Assim, a par do ensino do jogo e da formação das crianças e jovens através do Futebol nas suas valências específicas da modalidade tais como a técnica, a tática, os princípios…, deve também existir a preocupação na formação pessoal e social para que no futuro sejam bons cidadãos ou até, quem sabe, atletas profissionais. Assim, é importantíssimo que os jovens ao longo da sua formação consigam aprender o jogo e ao mesmo tempo adquirir competências pessoais e sociais, que são pontos comuns entre atletas profissionais e o cidadão comum nomeadamente: ser responsável, ser participativo, ser criativo, ser autónomo, ter a capacidade de cooperar, ter consciência social, possuir uma elevada auto estima e ser bem-sucedido.

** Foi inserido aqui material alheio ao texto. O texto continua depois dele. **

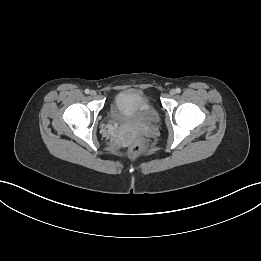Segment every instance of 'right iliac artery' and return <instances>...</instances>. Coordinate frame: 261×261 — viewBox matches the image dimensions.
Wrapping results in <instances>:
<instances>
[{"label":"right iliac artery","mask_w":261,"mask_h":261,"mask_svg":"<svg viewBox=\"0 0 261 261\" xmlns=\"http://www.w3.org/2000/svg\"><path fill=\"white\" fill-rule=\"evenodd\" d=\"M85 93H86V94H89V93H90V90H89V89H86V90H85Z\"/></svg>","instance_id":"obj_1"}]
</instances>
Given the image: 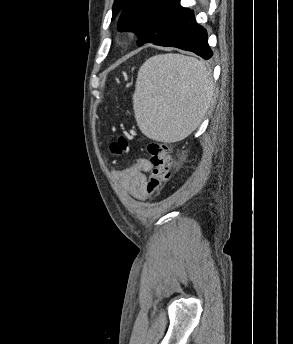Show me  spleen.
Here are the masks:
<instances>
[{"label": "spleen", "mask_w": 293, "mask_h": 344, "mask_svg": "<svg viewBox=\"0 0 293 344\" xmlns=\"http://www.w3.org/2000/svg\"><path fill=\"white\" fill-rule=\"evenodd\" d=\"M210 72L196 58L161 54L140 68L133 95L137 125L147 137L174 142L197 128L213 96Z\"/></svg>", "instance_id": "obj_1"}]
</instances>
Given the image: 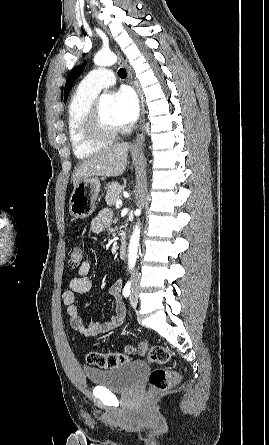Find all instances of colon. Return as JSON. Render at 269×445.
<instances>
[{"instance_id":"colon-1","label":"colon","mask_w":269,"mask_h":445,"mask_svg":"<svg viewBox=\"0 0 269 445\" xmlns=\"http://www.w3.org/2000/svg\"><path fill=\"white\" fill-rule=\"evenodd\" d=\"M83 259V251L80 246H73L69 250V265L71 268H78ZM135 350L129 347L126 353H100L90 351L87 354V362L101 368H115L124 365L130 361V354ZM137 352L140 355H147L148 359L156 364H167L171 359V354L167 348L161 345H155L148 348L144 342L139 343ZM179 380L175 371L166 368H156L149 375L150 390L154 393H160L168 390Z\"/></svg>"}]
</instances>
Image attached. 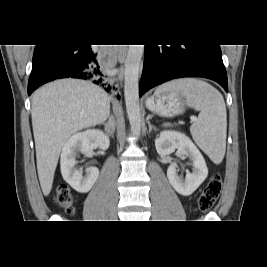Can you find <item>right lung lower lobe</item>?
Listing matches in <instances>:
<instances>
[{
  "label": "right lung lower lobe",
  "mask_w": 267,
  "mask_h": 267,
  "mask_svg": "<svg viewBox=\"0 0 267 267\" xmlns=\"http://www.w3.org/2000/svg\"><path fill=\"white\" fill-rule=\"evenodd\" d=\"M69 77L90 80L107 92L115 90L107 81L102 55L91 45H36L28 95L47 82Z\"/></svg>",
  "instance_id": "98d812e1"
}]
</instances>
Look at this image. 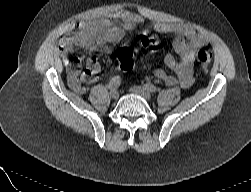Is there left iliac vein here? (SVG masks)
Listing matches in <instances>:
<instances>
[{
	"instance_id": "1",
	"label": "left iliac vein",
	"mask_w": 251,
	"mask_h": 192,
	"mask_svg": "<svg viewBox=\"0 0 251 192\" xmlns=\"http://www.w3.org/2000/svg\"><path fill=\"white\" fill-rule=\"evenodd\" d=\"M131 91L134 93V94H137L141 97H143L144 99L146 100H150L151 99V93L145 89L144 87H141V86H133L131 88Z\"/></svg>"
}]
</instances>
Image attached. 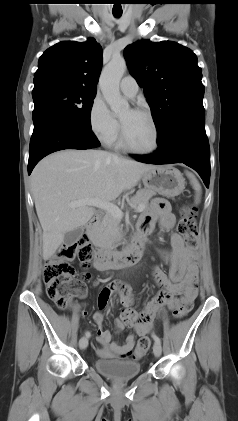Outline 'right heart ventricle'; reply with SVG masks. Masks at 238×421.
<instances>
[{
    "mask_svg": "<svg viewBox=\"0 0 238 421\" xmlns=\"http://www.w3.org/2000/svg\"><path fill=\"white\" fill-rule=\"evenodd\" d=\"M114 144H115V146L117 147V148H123V146H122V144H121V141L120 140H115L114 142H113Z\"/></svg>",
    "mask_w": 238,
    "mask_h": 421,
    "instance_id": "obj_1",
    "label": "right heart ventricle"
}]
</instances>
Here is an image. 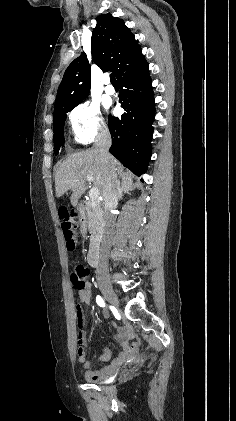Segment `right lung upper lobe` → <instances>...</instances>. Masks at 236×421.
Segmentation results:
<instances>
[{"label": "right lung upper lobe", "instance_id": "1", "mask_svg": "<svg viewBox=\"0 0 236 421\" xmlns=\"http://www.w3.org/2000/svg\"><path fill=\"white\" fill-rule=\"evenodd\" d=\"M91 51L93 61L102 70L118 73L142 55L141 47L122 19L111 14L97 17L92 32ZM91 83L90 67L85 53L67 67L59 85L54 110L64 105L83 101Z\"/></svg>", "mask_w": 236, "mask_h": 421}]
</instances>
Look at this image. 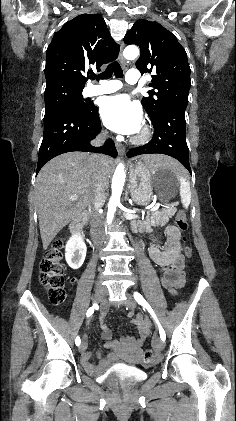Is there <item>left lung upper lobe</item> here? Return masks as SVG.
<instances>
[{"instance_id":"obj_1","label":"left lung upper lobe","mask_w":236,"mask_h":421,"mask_svg":"<svg viewBox=\"0 0 236 421\" xmlns=\"http://www.w3.org/2000/svg\"><path fill=\"white\" fill-rule=\"evenodd\" d=\"M124 42L136 44L141 49L136 67L141 73H153L156 91L143 97L142 105L151 120L157 118L168 106H187L190 89V67L187 54L176 37L157 22L141 19L127 32Z\"/></svg>"}]
</instances>
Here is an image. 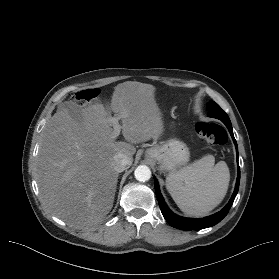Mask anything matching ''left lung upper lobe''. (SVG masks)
<instances>
[{
  "mask_svg": "<svg viewBox=\"0 0 279 279\" xmlns=\"http://www.w3.org/2000/svg\"><path fill=\"white\" fill-rule=\"evenodd\" d=\"M208 116L217 118L224 122H230L228 115L214 101L210 103Z\"/></svg>",
  "mask_w": 279,
  "mask_h": 279,
  "instance_id": "1",
  "label": "left lung upper lobe"
}]
</instances>
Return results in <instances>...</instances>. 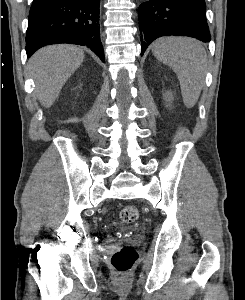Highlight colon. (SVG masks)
<instances>
[{"instance_id": "1", "label": "colon", "mask_w": 245, "mask_h": 300, "mask_svg": "<svg viewBox=\"0 0 245 300\" xmlns=\"http://www.w3.org/2000/svg\"><path fill=\"white\" fill-rule=\"evenodd\" d=\"M138 217L139 209L135 205H127L120 212V219L124 223H133ZM137 258V252L132 246H123L112 255L111 265L118 274L125 275L132 270Z\"/></svg>"}]
</instances>
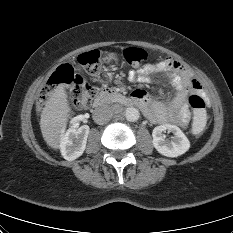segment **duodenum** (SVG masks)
I'll return each instance as SVG.
<instances>
[{"mask_svg":"<svg viewBox=\"0 0 233 233\" xmlns=\"http://www.w3.org/2000/svg\"><path fill=\"white\" fill-rule=\"evenodd\" d=\"M108 102L119 103L127 106H130L134 103L133 100L123 96L115 90L111 88H104L98 93L94 105L95 107H101Z\"/></svg>","mask_w":233,"mask_h":233,"instance_id":"1","label":"duodenum"}]
</instances>
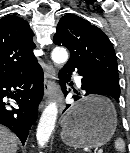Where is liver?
Wrapping results in <instances>:
<instances>
[{"mask_svg":"<svg viewBox=\"0 0 130 153\" xmlns=\"http://www.w3.org/2000/svg\"><path fill=\"white\" fill-rule=\"evenodd\" d=\"M17 137L0 125V153H16Z\"/></svg>","mask_w":130,"mask_h":153,"instance_id":"6515ba94","label":"liver"}]
</instances>
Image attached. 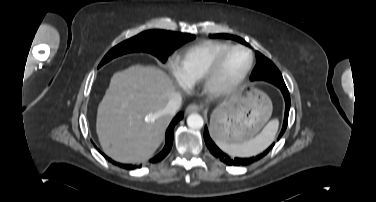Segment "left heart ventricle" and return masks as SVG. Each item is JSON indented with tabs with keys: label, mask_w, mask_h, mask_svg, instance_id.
<instances>
[{
	"label": "left heart ventricle",
	"mask_w": 376,
	"mask_h": 202,
	"mask_svg": "<svg viewBox=\"0 0 376 202\" xmlns=\"http://www.w3.org/2000/svg\"><path fill=\"white\" fill-rule=\"evenodd\" d=\"M249 62V55L246 51L235 50L226 58L220 71L218 82L227 84L235 80L246 68Z\"/></svg>",
	"instance_id": "b2bd125f"
}]
</instances>
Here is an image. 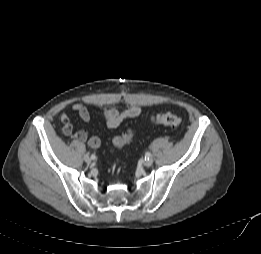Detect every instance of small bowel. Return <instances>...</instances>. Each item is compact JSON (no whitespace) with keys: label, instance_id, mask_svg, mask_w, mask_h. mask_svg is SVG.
<instances>
[{"label":"small bowel","instance_id":"c3829d8e","mask_svg":"<svg viewBox=\"0 0 261 254\" xmlns=\"http://www.w3.org/2000/svg\"><path fill=\"white\" fill-rule=\"evenodd\" d=\"M72 112L77 114L85 123H88L91 119V113L87 106L83 103L79 102L73 104ZM102 112L107 128L114 129L117 128L124 120L140 116L142 109L139 106H131L123 111H119L116 108L104 107ZM60 120L62 123V133L65 136L73 137L78 141L87 142L89 147L92 149H98L100 147L101 141L99 137H89L85 130L74 131L70 118L66 113L61 114Z\"/></svg>","mask_w":261,"mask_h":254}]
</instances>
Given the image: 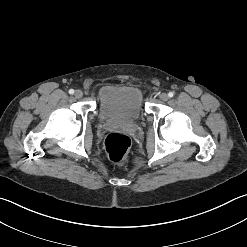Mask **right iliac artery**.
Masks as SVG:
<instances>
[{"mask_svg":"<svg viewBox=\"0 0 247 247\" xmlns=\"http://www.w3.org/2000/svg\"><path fill=\"white\" fill-rule=\"evenodd\" d=\"M69 94H74V90L73 89H70L69 90Z\"/></svg>","mask_w":247,"mask_h":247,"instance_id":"obj_1","label":"right iliac artery"}]
</instances>
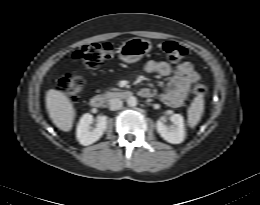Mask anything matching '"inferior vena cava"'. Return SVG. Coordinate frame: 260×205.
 Segmentation results:
<instances>
[{"mask_svg":"<svg viewBox=\"0 0 260 205\" xmlns=\"http://www.w3.org/2000/svg\"><path fill=\"white\" fill-rule=\"evenodd\" d=\"M123 102L119 98H112L109 100V108L112 111L121 109Z\"/></svg>","mask_w":260,"mask_h":205,"instance_id":"obj_1","label":"inferior vena cava"}]
</instances>
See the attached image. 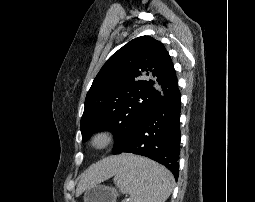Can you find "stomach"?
I'll return each instance as SVG.
<instances>
[{
  "label": "stomach",
  "mask_w": 255,
  "mask_h": 202,
  "mask_svg": "<svg viewBox=\"0 0 255 202\" xmlns=\"http://www.w3.org/2000/svg\"><path fill=\"white\" fill-rule=\"evenodd\" d=\"M117 191L105 185L95 184L85 190L84 202H116Z\"/></svg>",
  "instance_id": "1"
}]
</instances>
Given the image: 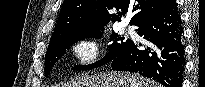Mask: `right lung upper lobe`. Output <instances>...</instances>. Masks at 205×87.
Here are the masks:
<instances>
[{"label": "right lung upper lobe", "mask_w": 205, "mask_h": 87, "mask_svg": "<svg viewBox=\"0 0 205 87\" xmlns=\"http://www.w3.org/2000/svg\"><path fill=\"white\" fill-rule=\"evenodd\" d=\"M172 0H64L50 44L71 33L103 29L113 19L121 21L126 12L134 13L130 25L166 7ZM117 13H112L113 11Z\"/></svg>", "instance_id": "1"}]
</instances>
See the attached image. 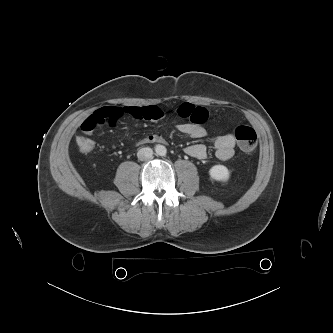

O grande desafio que se deparam todos os agentes desportivos amadores que trabalham no futebol de formação, é o de estabelecer nos seus clubes como principal prioridade o desenvolvimento das crianças e jovens que têm à sua responsabilidade, em todas as suas valências, pois esta sim é a verdadeira base da FORMAÇÃO, ou seja,
FORMAR CRIANÇAS E JOVENS NOS “HOMENS DE AMANHÔ ATRAVÉS DO FUTEBOL E NÃO FORMATÁ-LAS PARA JOGADORES DE FUTEBOL.